I saw one that was wrinkly and went to look at the graft and the graft looks like it healed pretty well. It was whip and tongue. Did the graft not take but the cambium some fused together?
I think some people try to get them to cross and other people try to line up one side. I do the latter. If lining up one side you need to look at where the cambium layer is as well as it may not be the same distance in on the two. I also give the extracted chip a strong long eyeball before cutting the stock to try to mimic the shape in the second cut. One trick I sometimes do is to cut out a dormant bud on the stock to make the spot for the chip, it can give a more similar shape since both cuts are around a bud. Also when wrapping you need to repeatedly check the alignment as it is common for it to slip. Wrap “into” the sides that are matching, not “away” from them, as that reduces slippage while wrapping.

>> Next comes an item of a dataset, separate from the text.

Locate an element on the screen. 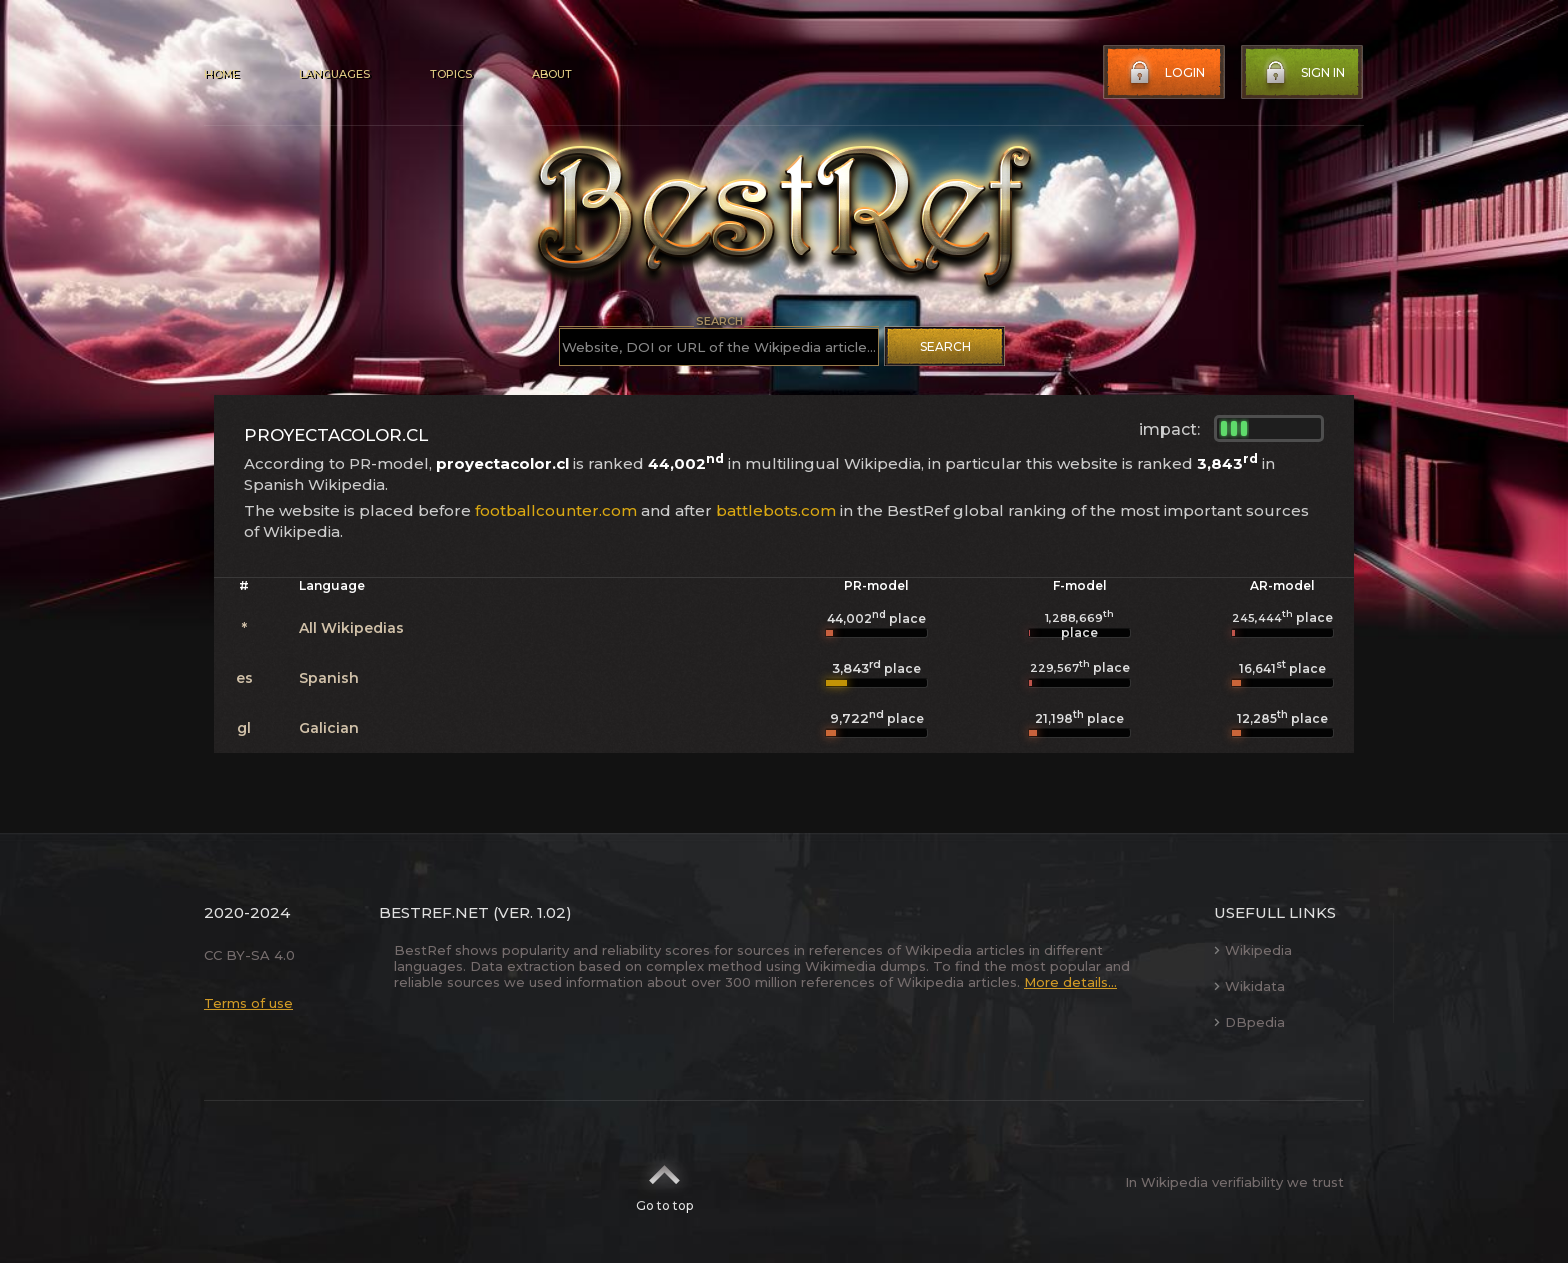 The image size is (1568, 1263). BestRef.net is located at coordinates (434, 912).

@shitaki08, grafts can fail even after there is some fusing… it is fairly common.
Does that mean there’s no way for the graft to succeed? Should just cut off the scionwood and let the rootstock grow? @scottfsmith
It is possible to stop a pear graft from taking. I grafted onto three different trees last spring and not a one took! My apples did fairly well, though.
Andy what is Farmer’s Spy? Is it a variation of Northern Spy? Looks like a nice collection of varieties.